Confidently write about when you were at the top of your game as a human being, student, friend, parent, spouse, athlete, blogger, etc. Not looking for the single greatest period/moment of your life, just one of the many there have been. Search your memory, choose one and tell your story.
This past weekend I spent my 5th or 6th year volunteering at the 32nd Annual Printers Row Lit Fest sponsored by the Chicago Tribune. This is the Midwest’s summer scene for all things literary. Spending a full weekend in the company of crowds of people who love to read and to write just charges my batteries and reconnects me with a world of possibilities.
I know you might have heard me mention several other regular events I look forward to each year and compare them to waiting for Christmas. Well this one is another one. I live a fun life and Christmas comes for me several times a year. So sue me. No wait. I forgot we live in such a litigious society. You might take me up on that. I was only joking.
My assignment was Stage Coordinator (or host) for the Center Stage tent. My job was to introduce authors, illustrators, bloggers and other panelists. It was up to me to make sure they were comfortable (hydrated) and to ensure that each program started and ended on time. I shared information with the audience to promote the events of the Fest and gave directions on where they would go to get their books signed. I worked on set-up and breakdown for each event and assisted the nice A/V guy with the best sound and lighting effects. I was expected to be engaging and funny and charming and to make the authors and the audience glad that they chose to spend an hour or two inside the space. Nailed it. Fun!
I was required to wear a two-way radio and, much like my days as an airline customer service agent in another life, having a radio clipped to the back of my belt did indeed result in a certain amount of involuntary swagger. I’ll just be up front with you and tell you keeping things going in this little section of the world had me feeling like A Boss.
Being assigned Center Stage was particularly exciting for me because it was the first year I got to work the main tent. It also meant that this was the first year that I got a chance to work with the celebrities—the headliners. Terry McMillan (“Waiting to Exhale” and “How Stella Got Her Groove Back”), R.L. Stine (“Goosebumps” young adult book series), Ethan Hawke (author of graphic novel “Indeh” and actor, Training Day and Dead Poet’s Society) , Sara Paretsky (the V. I. Warshawsky series) were just a few. We also had “singing” columnists Eric Zorn and Mary Schmich and Emmy Award-winning arts critic Howard Reich all of the Tribune.
I’m usually not a celebrity gawker but this past weekend I had to admit that I can become just as star struck as the next guy. What I admired about these folks is not just the fact that they’re famous. We see how easy it is to have that particular adjective attached to your name these days (sneeze, The Kardashians, oh bless me!). What connected with me is that they are talented and creative. And they figured out how feed themselves with their skills.
First they believed that they had enough talent to make a living at their craft and then they set about making a name for themselves. They put in the hard work to get noticed among a field of stiff competition. And they continue to put in the work to sustain their careers and their lifestyles.

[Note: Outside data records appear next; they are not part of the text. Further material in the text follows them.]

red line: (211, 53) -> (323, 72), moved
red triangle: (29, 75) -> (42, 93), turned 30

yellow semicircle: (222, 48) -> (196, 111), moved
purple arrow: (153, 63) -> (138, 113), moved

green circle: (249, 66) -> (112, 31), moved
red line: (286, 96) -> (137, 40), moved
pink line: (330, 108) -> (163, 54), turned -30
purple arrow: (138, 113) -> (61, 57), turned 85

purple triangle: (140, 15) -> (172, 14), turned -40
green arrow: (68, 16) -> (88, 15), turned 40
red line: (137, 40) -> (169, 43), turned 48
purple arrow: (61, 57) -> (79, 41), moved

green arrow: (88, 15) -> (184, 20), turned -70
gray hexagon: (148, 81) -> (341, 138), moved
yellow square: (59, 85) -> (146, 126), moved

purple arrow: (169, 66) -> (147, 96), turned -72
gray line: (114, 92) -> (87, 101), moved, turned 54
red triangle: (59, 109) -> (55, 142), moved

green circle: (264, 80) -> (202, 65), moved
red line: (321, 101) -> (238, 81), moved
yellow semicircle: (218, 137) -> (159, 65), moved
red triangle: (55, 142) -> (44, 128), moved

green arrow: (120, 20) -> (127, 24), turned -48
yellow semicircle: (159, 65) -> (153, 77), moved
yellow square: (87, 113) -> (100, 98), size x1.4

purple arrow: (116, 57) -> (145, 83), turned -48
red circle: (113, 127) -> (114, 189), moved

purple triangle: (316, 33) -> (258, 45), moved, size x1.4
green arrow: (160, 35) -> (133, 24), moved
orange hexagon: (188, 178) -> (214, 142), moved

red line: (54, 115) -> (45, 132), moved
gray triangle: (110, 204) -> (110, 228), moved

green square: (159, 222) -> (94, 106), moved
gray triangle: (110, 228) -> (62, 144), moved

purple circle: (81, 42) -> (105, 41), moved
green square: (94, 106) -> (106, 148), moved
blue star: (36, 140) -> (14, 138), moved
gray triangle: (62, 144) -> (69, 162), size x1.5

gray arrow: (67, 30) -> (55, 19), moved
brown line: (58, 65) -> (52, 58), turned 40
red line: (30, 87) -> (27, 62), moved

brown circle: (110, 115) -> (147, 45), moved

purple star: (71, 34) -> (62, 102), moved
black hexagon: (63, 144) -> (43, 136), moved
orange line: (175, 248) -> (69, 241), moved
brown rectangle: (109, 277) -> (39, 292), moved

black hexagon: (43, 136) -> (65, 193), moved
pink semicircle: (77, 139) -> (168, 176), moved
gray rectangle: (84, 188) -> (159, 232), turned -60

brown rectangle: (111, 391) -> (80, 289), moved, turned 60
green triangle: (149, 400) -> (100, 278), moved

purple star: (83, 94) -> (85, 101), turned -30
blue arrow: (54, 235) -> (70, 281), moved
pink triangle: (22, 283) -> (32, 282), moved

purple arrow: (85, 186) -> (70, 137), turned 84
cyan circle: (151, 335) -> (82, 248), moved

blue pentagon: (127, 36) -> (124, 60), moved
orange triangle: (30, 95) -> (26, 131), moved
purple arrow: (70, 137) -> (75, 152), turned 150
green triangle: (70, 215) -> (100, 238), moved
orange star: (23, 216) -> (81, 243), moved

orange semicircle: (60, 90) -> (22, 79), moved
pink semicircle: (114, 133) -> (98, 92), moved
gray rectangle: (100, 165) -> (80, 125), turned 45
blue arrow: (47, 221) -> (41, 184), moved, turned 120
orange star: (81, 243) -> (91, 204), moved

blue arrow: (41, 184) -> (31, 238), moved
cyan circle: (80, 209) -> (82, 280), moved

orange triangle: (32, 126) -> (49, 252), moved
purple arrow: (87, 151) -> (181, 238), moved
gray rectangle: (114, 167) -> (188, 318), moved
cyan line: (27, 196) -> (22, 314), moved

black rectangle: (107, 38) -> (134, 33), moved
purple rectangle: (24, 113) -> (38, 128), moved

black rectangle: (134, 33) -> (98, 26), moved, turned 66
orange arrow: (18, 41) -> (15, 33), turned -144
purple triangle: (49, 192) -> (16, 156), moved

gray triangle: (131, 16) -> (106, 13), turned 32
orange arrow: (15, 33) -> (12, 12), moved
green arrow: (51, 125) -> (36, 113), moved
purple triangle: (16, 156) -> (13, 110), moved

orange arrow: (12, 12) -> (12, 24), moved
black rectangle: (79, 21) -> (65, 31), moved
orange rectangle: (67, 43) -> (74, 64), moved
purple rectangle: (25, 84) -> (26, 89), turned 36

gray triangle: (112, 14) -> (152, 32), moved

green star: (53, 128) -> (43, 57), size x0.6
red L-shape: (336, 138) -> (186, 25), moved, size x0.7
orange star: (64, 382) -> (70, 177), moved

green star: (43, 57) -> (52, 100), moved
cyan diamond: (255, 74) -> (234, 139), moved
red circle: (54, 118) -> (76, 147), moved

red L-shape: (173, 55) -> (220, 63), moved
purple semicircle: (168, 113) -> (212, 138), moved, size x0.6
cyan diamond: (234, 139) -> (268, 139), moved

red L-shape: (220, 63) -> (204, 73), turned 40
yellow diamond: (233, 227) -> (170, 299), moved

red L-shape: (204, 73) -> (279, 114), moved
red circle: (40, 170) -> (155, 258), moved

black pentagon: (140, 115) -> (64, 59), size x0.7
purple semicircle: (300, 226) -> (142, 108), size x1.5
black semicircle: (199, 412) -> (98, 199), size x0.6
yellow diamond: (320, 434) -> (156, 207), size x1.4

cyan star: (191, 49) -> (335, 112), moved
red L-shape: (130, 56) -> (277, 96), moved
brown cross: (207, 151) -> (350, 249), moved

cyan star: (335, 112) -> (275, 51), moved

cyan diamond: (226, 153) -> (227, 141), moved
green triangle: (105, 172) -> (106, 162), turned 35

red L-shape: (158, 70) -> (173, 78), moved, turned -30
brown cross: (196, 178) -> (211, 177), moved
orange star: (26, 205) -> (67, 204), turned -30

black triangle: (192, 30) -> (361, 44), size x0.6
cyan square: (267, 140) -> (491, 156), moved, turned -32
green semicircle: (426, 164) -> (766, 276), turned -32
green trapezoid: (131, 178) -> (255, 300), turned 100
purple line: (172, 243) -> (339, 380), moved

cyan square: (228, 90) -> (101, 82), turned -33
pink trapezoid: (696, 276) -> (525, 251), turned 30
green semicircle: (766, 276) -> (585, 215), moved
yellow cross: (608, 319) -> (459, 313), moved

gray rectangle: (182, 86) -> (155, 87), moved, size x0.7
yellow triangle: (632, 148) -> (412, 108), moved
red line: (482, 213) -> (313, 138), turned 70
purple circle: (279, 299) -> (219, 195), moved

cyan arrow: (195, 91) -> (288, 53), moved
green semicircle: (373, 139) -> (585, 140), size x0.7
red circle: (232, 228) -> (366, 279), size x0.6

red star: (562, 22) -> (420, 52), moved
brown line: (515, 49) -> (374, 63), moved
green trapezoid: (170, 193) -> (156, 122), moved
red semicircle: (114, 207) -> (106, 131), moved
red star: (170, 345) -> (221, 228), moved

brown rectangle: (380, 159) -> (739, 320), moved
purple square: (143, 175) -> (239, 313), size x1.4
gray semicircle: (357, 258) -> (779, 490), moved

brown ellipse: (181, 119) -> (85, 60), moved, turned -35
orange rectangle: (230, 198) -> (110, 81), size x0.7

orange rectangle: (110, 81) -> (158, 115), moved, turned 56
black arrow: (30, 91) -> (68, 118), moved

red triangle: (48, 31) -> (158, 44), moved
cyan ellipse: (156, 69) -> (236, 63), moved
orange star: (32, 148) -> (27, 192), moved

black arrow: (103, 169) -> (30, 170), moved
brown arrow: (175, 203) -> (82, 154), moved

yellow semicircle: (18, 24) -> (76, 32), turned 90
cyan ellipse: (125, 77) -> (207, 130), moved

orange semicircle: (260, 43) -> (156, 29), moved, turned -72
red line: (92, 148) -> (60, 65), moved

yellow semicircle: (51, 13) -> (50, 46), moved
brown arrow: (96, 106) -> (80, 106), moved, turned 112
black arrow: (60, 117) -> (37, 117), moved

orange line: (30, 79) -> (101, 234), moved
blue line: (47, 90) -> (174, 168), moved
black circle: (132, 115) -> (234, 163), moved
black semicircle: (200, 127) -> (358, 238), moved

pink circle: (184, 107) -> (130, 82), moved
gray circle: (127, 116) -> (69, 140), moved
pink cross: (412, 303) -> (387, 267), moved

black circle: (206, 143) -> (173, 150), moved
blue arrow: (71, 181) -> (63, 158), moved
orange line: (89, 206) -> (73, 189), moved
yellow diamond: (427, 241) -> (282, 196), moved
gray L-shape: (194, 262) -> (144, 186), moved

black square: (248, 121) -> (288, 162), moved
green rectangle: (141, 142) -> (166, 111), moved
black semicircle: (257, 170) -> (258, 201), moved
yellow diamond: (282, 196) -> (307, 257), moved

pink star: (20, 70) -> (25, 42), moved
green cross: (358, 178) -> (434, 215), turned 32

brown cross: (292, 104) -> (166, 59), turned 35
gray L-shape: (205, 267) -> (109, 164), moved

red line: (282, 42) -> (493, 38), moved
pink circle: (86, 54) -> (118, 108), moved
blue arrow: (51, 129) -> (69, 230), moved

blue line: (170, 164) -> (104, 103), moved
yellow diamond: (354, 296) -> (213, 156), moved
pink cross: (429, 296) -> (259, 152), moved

I loved hearing them talk about how much they love what they do and their creative processes. You can’t help but be affected by the enthusiasm of creative people who make a living doing what they love. Not only did these artists talk about their own loves and challenges practicing their craft, the best part was that they also offered encouragement and motivation to fledgling artists in the audience. I was absorbing this positive and creative energy through osmosis and it was waking up that sleepy part of my brain that reminds me that there really is life beyond the boundaries of a 9 to 5. And who knows, one day soon I might not just be introducing authors. Maybe I’ll be one of the people on the stage.